(Dataset items)
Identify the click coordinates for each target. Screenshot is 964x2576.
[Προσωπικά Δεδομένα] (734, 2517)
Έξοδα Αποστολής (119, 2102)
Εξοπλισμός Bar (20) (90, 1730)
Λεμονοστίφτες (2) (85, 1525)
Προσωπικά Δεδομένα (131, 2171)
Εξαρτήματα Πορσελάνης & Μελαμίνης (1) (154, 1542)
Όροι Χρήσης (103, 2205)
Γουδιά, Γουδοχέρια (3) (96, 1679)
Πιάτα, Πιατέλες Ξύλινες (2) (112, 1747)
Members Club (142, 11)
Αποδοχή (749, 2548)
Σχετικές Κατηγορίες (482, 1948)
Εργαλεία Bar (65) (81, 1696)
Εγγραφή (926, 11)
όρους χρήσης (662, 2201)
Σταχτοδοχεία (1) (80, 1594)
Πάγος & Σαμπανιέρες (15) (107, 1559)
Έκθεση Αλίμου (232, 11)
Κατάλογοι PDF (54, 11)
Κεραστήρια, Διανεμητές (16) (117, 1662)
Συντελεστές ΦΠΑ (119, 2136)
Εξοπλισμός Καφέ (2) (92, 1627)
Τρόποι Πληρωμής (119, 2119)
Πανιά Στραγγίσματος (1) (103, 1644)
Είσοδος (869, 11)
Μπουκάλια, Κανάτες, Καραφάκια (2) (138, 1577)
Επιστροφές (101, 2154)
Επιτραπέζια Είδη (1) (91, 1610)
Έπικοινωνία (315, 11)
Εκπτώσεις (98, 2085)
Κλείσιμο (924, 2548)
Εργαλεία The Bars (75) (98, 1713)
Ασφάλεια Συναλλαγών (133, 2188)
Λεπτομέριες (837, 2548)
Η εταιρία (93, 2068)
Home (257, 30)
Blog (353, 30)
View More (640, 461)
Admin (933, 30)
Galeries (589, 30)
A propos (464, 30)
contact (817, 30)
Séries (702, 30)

#### What to work on:
All of the data above needs to be retyped exactly, with each line as it stands.

#### Expected answer:
Identify the click coordinates for each target. Screenshot is 964x2576.
[Προσωπικά Δεδομένα] (734, 2517)
Έξοδα Αποστολής (119, 2102)
Εξοπλισμός Bar (20) (90, 1730)
Λεμονοστίφτες (2) (85, 1525)
Προσωπικά Δεδομένα (131, 2171)
Εξαρτήματα Πορσελάνης & Μελαμίνης (1) (154, 1542)
Όροι Χρήσης (103, 2205)
Γουδιά, Γουδοχέρια (3) (96, 1679)
Πιάτα, Πιατέλες Ξύλινες (2) (112, 1747)
Members Club (142, 11)
Αποδοχή (749, 2548)
Σχετικές Κατηγορίες (482, 1948)
Εργαλεία Bar (65) (81, 1696)
Εγγραφή (926, 11)
όρους χρήσης (662, 2201)
Σταχτοδοχεία (1) (80, 1594)
Πάγος & Σαμπανιέρες (15) (107, 1559)
Έκθεση Αλίμου (232, 11)
Κατάλογοι PDF (54, 11)
Κεραστήρια, Διανεμητές (16) (117, 1662)
Συντελεστές ΦΠΑ (119, 2136)
Εξοπλισμός Καφέ (2) (92, 1627)
Τρόποι Πληρωμής (119, 2119)
Πανιά Στραγγίσματος (1) (103, 1644)
Είσοδος (869, 11)
Μπουκάλια, Κανάτες, Καραφάκια (2) (138, 1577)
Επιστροφές (101, 2154)
Επιτραπέζια Είδη (1) (91, 1610)
Έπικοινωνία (315, 11)
Εκπτώσεις (98, 2085)
Κλείσιμο (924, 2548)
Εργαλεία The Bars (75) (98, 1713)
Ασφάλεια Συναλλαγών (133, 2188)
Λεπτομέριες (837, 2548)
Η εταιρία (93, 2068)
Home (257, 30)
Blog (353, 30)
View More (640, 461)
Admin (933, 30)
Galeries (589, 30)
A propos (464, 30)
contact (817, 30)
Séries (702, 30)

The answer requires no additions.